Zoom in: Researchers at Israel-based Dream uncovered a phishing campaign designed to ensnare officials tied to diplomacy, elections and international coordination around the world.
- Between late December and mid-January, China-based hackers sent emails with files that pretended to be official U.S. diplomatic summaries or policy documents.
- The attack did not rely on a software vulnerability. Simply opening the file was enough to trigger the compromise. The malware is designed to collect data and maintain persistent access to the affected device.
- Dream is attributing the campaign to the China-linked cyberespionage group Mustang Panda.
Between the lines: Mustang Panda is notorious for targeting the U.S. and other regions with phishing lures as a way to break into systems and steal state secrets.

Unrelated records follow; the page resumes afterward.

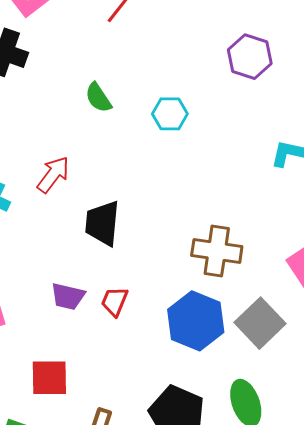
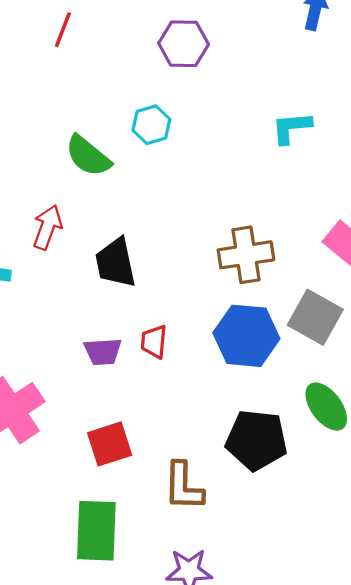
purple hexagon: (250, 57) -> (184, 44), moved
green semicircle: (98, 98) -> (88, 156), moved, size x1.4

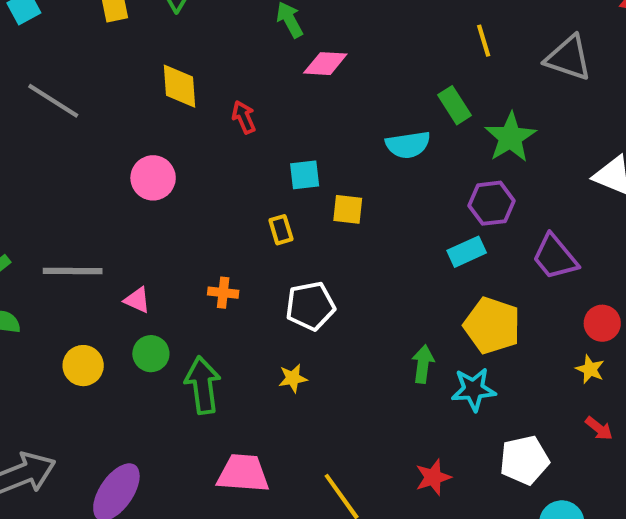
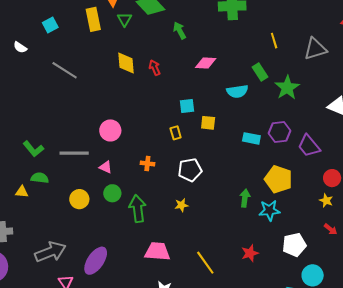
gray triangle: (568, 58) -> (315, 49), turned -35
pink diamond: (325, 64) -> (206, 63), moved
red arrow: (244, 117) -> (155, 68), moved
pink circle: (153, 178) -> (110, 130), moved
purple hexagon: (491, 203) -> (279, 132), moved
cyan rectangle: (467, 252) -> (251, 138), moved, turned 36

The intrigue: One of Dream's AI agents first uncovered the attack — marking what Hulio says is the first known case of an AI agent detecting a China-linked espionage campaign in the wild.
- "The Chinese are the most sophisticated attackers in the world," Hulio said. "They know how to hide. They know how to run under the radar. It's very, very difficult to catch them."
What to watch: As AI tools get better, expect them to not only improve at launching attacks and building exploits — but also to increasingly shape how governments detect espionage campaigns before victims even realize they've been targeted.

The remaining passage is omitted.